In Algeria, the press comes up against a series of red lines. Simply mentioning corruption or the crushing of demonstrations can invite threats and police interrogation.v
The media landscape in Algeria has never been so deteriorated. The independent media are under pressure, journalists are often jailed and prosecuted, and several websites are blocked. Privately owned TV channels, including Ennahar TV, Echorouk TV and El Bilad TV, are the leading media. The outlets regarded as the most serious and credible are the daily newspaper El Watan and the TSA and Interlignes websites.
The political climate is tense, especially since President Abdelmadjid Tebboune’s election in December 2019. The media and journalists have been under constant pressure, mostly from the president’s office, political parties, security services, and local officials. It is difficult for reporters to work freely and independently when the government exerts direct influence on the hiring and firing of executives in the media and in regulatory agencies.
The legislative framework is increasingly restrictive. Article 54 of the constitution guarantees freedom of the press, but also conditions the dissemination of information and opinions on respect for “the nation’s religious, moral and cultural characteristics and values”. Under a penal code amendment adopted in 2020, disseminating “false news” and “hate speech” aimed at harming “national security and order” or “state security and national unity” is punishable by one to three years in prison.
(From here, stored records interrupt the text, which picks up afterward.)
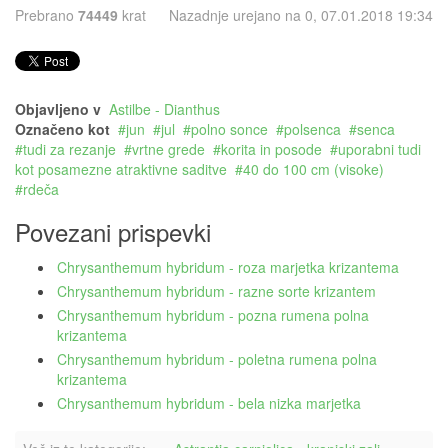
Prebrano
74449
krat
Nazadnje urejano na 0, 07.01.2018 19:34
Objavljeno v
Astilbe - Dianthus
Označeno kot
jun
jul
polno sonce
polsenca
senca
tudi za rezanje
vrtne grede
korita in posode
uporabni tudi
kot posamezne atraktivne saditve
40 do 100 cm (visoke)
rdeča
Povezani prispevki
Chrysanthemum hybridum - roza marjetka krizantema
Chrysanthemum hybridum - razne sorte krizantem
Chrysanthemum hybridum - pozna rumena polna
krizantema
Chrysanthemum hybridum - poletna rumena polna
krizantema
Chrysanthemum hybridum - bela nizka marjetka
These provisions are often used to prosecute and convict journalists, resulting in widespread censorship and self-censorship. A media law adopted in 2023 introduced new restrictions and sanctions, and banned Algerian media outlets from benefitting from any direct and indirect foreign funding or material assistance under penalty of heavy fines.
The private sector has been hit hard since 2019, with many media outlets, including TV channels, forced to shut down, above all because advertising has dried up. In addition, government subsidies are granted only to state-owned media or to privately owned media outlets that support the government.
The social and cultural environment for journalists in the interior of the country is different from the coast. In cities in the interior, local associations, the prefect and religious groups are powerful and impose censorship on journalists. Social and religious conservatism also carry weight, preventing reporters from tackling subjects involving sexuality or religion.
Threats and intimidation of journalists are on the rise and there is no protection mechanism. Reporters critical of the authorities may face arbitrary detention, surveillance, and wiretapping. Outspoken journalists or those who support the “Hirak” protest movement launched in February 2019 may be subjected to social media threats and hate campaigns waged from anonymous accounts by pro-government trolls known in Arabic as “doubab” (electronic flies).